The Roles of Food

by Jan

This is a tongue in cheek piece about food trends:

Good morning all. Welcome to the Secret Society of Restaurant Reviewers. You may be aware that this occasion was brought about because there is a palpable need to extend the roles of food in the leisure market. I will give you a few ideas and opinions of my own to start the ball rolling. Then I would like us to break into groups according to the colour on your name tags. We need to discuss the different roles of food, and come up with a SWOT analysis. After our gourmet lunch kindly sponsored by the Shipped Sheep Company, we will develop a marketing plan from your brilliant ideas.

Recently, restaurant critics have dished out their hats for best restaurants in various categories. Best metropolitan, regional, steak house, Chinese, French, Italian, Japanese, bistro, café etc. Each year, as you know, some lose a hat and others gain one.

These reviews are dissected according to criteria: décor, ambiance and food, service and wine list. In the annual wrap, there’s usually a mention of current food trends such as the fashion for pork belly, watercress, scallops, Wagyu beef, King Island chickens, king fish, Kipfler potatoes, rhubarb, and rattan chairs. And a quick run-down of openings, closures, resignations and launches of celebrity chefs.

There is sometimes a mention of liberties taken with menu-speak, for example, wild mushrooms which are no more feral than a sack of spuds. And truffle oil which is manufactured rather than extracted from a lump of freshly dug fungus.

It is possible to assert that a few more liberties have been taken with the role of food, beyond the role of food as a hat, as we have seen with the recent restaurant awards. Now, as we all know, these conventional criteria have become habituated and tired. We need new categories, in order to increase the sales of our food guide.

Critics have overlooked the role the following have to play: food as celebrity chef, food as décor etc. A few of us got talking over a bottle of champagne recently and came up with these new categories which we feel need to be put on a more formal footing.

The first one is food as celebrity chef. This can be determined by the number of hats awarded, and how many column inches and photos. We need to be aware of potential allegations of publicity push and puffery. Some diners are only interested in eating ”big names”.

Food as décor. We need to reward those restaurateurs who have spent a lot of capital on fit-outs and décor, as it is obvious that customers appreciate the look and style of the venue. It has been surveyed, albeit somewhat unscientifically, that the punters think it makes the food taste better.

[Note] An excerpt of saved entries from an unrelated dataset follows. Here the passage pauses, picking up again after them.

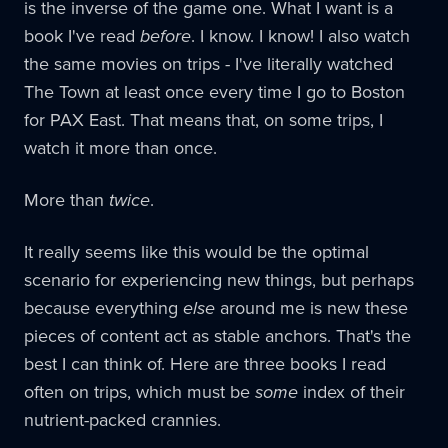
is the inverse of the game one. What I want is a
book I've read
before
. I know. I know! I also watch
the same movies on trips - I've literally watched
The Town at least once every time I go to Boston
for PAX East. That means that, on some trips, I
watch it more than once.
More than
twice
.
It really seems like this would be the optimal
scenario for experiencing new things, but perhaps
because everything
else
around me is new these
pieces of content act as stable anchors. That's the
best I can think of. Here are three books I read
often on trips, which must be
some
index of their
nutrient-packed crannies.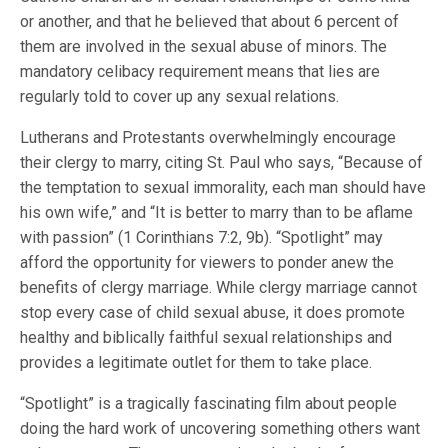
or another, and that he believed that about 6 percent of
them are involved in the sexual abuse of minors. The
mandatory celibacy requirement means that lies are
regularly told to cover up any sexual relations.
Lutherans and Protestants overwhelmingly encourage
their clergy to marry, citing St. Paul who says, “Because of
the temptation to sexual immorality, each man should have
his own wife,” and “It is better to marry than to be aflame
with passion” (1 Corinthians 7:2, 9b). “Spotlight” may
afford the opportunity for viewers to ponder anew the
benefits of clergy marriage. While clergy marriage cannot
stop every case of child sexual abuse, it does promote
healthy and biblically faithful sexual relationships and
provides a legitimate outlet for them to take place.
“Spotlight” is a tragically fascinating film about people
doing the hard work of uncovering something others want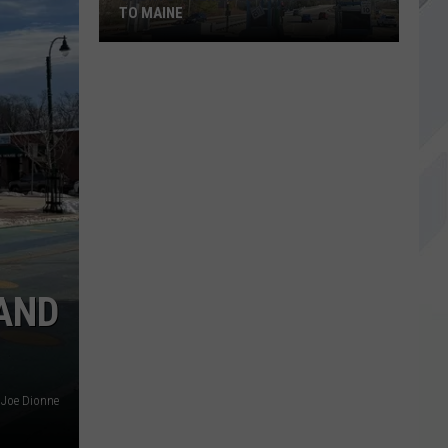
TO MAINE
Sports-
Themed
EZ
Passes
Coming
to
Maine
AND
Joe Dionne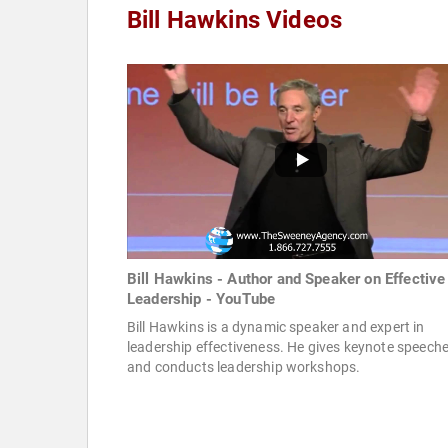
Bill Hawkins Videos
Bill Hawkins - Author and Speaker on Effective
Leadership - YouTube
Bill Hawkins is a dynamic speaker and expert in
leadership effectiveness. He gives keynote speech
and conducts leadership workshops.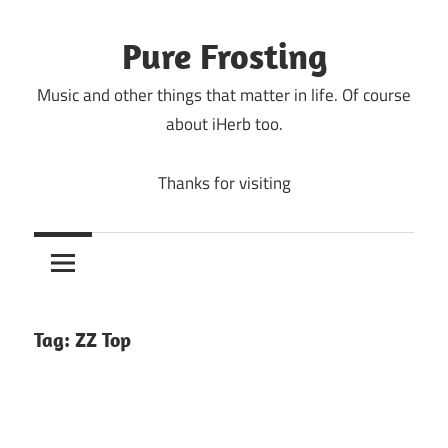
Skip
to
Pure Frosting
content
Music and other things that matter in life. Of course
about iHerb too.
Thanks for visiting
Tag:
ZZ Top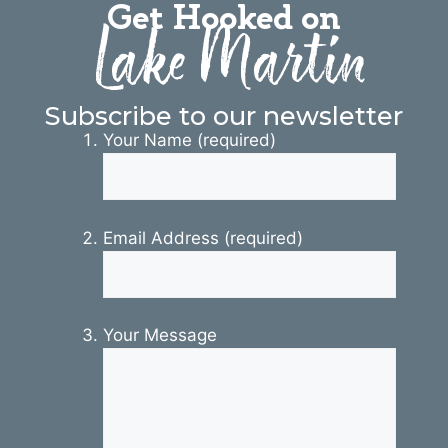
Get Hooked on
Lake Martin
Subscribe to our newsletter
Your Name (required)
Email Address (required)
Your Message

News flash – the latest must-have restaurant furniture are high stools, creating a less formal and chatty milieu. The punters can watch the barman or chef at work and tell them how to do their job, guaranteed to cement cordial customer relations. Restaurateurs like it because it provides more profitable turnover of bums on seats.

Food as work of art. Many chefs understand that customers at the high end of the leisure market appreciate design on their plates. These chefs are painstaking and need to be rewarded for their forensic attention to detail. It’s amazing how various elements of food can be articulated Lego-like on the plate. Diners show their appreciation by snapping it with their brand new digital cameras, knowing that waiters don’t mind having their busy service blocked by an artist at work.

Food as democracy. A few chefs actually like to go out of their way to please their customers. For these chefs, the menu is really a concept so that customers can choose their desired dish, then the sauce and ingredients from another dish on the menu. And they are free to have their fillet steak very well done, in spite of the ruinous effect on the meat. And request a sauce that they used to serve in the Seventies.

Food as television. We feel that when chefs produce food in a restaurant, they need to be given an extra reward for doing it on TV. The viewer has the pleasure of a vicarious meal, which is a bonus when dieting – based on the principle that less is more.

Food as game show. It is a relatively new category which is a derivative concept – inspired by other game shows plus a pinch of foods as hats and food as sport. What we need to do is closely observe “The Iron Chef”, then organise talks with a media company, and toss around a few concepts to our own Australian chefs’ cook-off. We need to support the participants as the pressure is huge. Some have criticized this as professional wrestling dressed up as a cooking show, very hammed up. But look at the opportunities for product placement.

Here’s the latest news flash – this is really exciting – food as a truck: if you are desperately looking for something to eat after a show, walk around town until you find a truck. A lot of restaurants are reluctant to serve late blow-ins, and a bit competition might provide some focus for them. If Asians can serve food from bikes and trailers, then so can we.

Now before we break up into our groups, I suggest we have a coffee break.